31/07/2010

Feasting in the Pyrenees

It occurs to me that an addendum is required to my previous post. Indulgent breakfast? You're probably thinking - Fran, you're pathetically lightweight! And, I would be inclined to agree with you since I eat that kind of breakfast - fruit, cereal and bread - pretty much every single day. So, I feel I must explain myself before I completely lose my reputation as a woman with a reasonable appetite.

The reason why I called it an indulgent breakfast is that I had no right being hungry or in any state fit for food consumption since I dined on a rather large and sumptuous feast the previous evening at Ann's. By the way, Ann is an English lady who lives with her husband, Malcolm, up the road from where I'm staying, living the very good life here in the Pyrenees. I have no idea how the French do it but Ann and Malcolm sure know how to eat. It was an uncompromising assault on the stomach. My mind and body battled it out. 'I don't need any more food' moaned my stomach as I took yet another roll of French bread and greedily smothered it in homemade pork pate. 'I don't give a fig what you need, this I want!' my mind responded voraciously. My mind won, it always does.

And so, I ate my way through every course, only declining a second helping of dessert, which actually consisted of three desserts (roasted home grown plums, ice cream and homemade lemon cake), such that one might say I effectively declined a fourth, fifth and sixth helping of dessert! I guess my body does have some control...I mean, it was lemon cake for the love of all that is delicious - one of my greatest weaknesses!

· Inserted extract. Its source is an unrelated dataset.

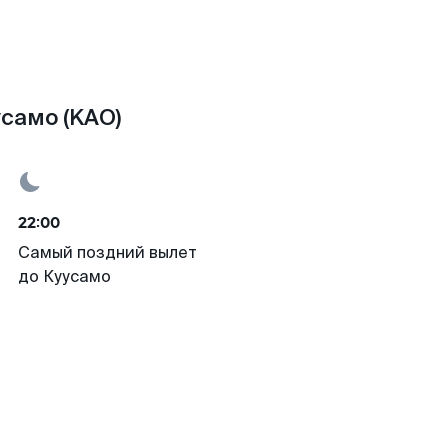
само (KAO)
22:00
Самый поздний вылет
до Куусамо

Ann and Malcolm have a flourishing vegetable and herb garden that induced pangs of desire in me, akin to how broody women must feel when they see a pregnant woman. The simple salad of tomatoes, rocket leaves, peppers and celery was alive with flavour in the way that only fresh vegetables can be. I consumed copious amounts of bread and homemade pork pate, made all the more precious knowing that it was the last jar of the year. Oh, how it broke my heart to learn that I couldn't buy ten jars of the stuff from a local shop. The slithers of roasted lamb, which had been procured from a neighbour in the village, were tender and juicy. I delighted in knowing that it had had a happy, albeit short, life here gambolling on the verdant hills. This was accompanied by a rustic casserole of carrots and lentil beans and followed by a course of cheese! Only in France.

The wine flowed, the bread basket seemed to replenish itself and I was rendered comatised. I didn't think that I would be able to eat this morning but as you know, I did! Now, I am in a state of excitement and anticipation. Something very good is going to happen - Ann has been busy preparing a feast of what sounded like an eternity of courses for the jazz musicians who will be performing in tonight's show. I can't even hum a tune in key but I've got a place at the table and I sure know how to eat with pleasure. I'm not even hungry yet but I know that my stomach has already lost the battle...

1 comment:

  1. lol, "pleasure pain" becomes "uncompromising assault", your appetite has been upgraded.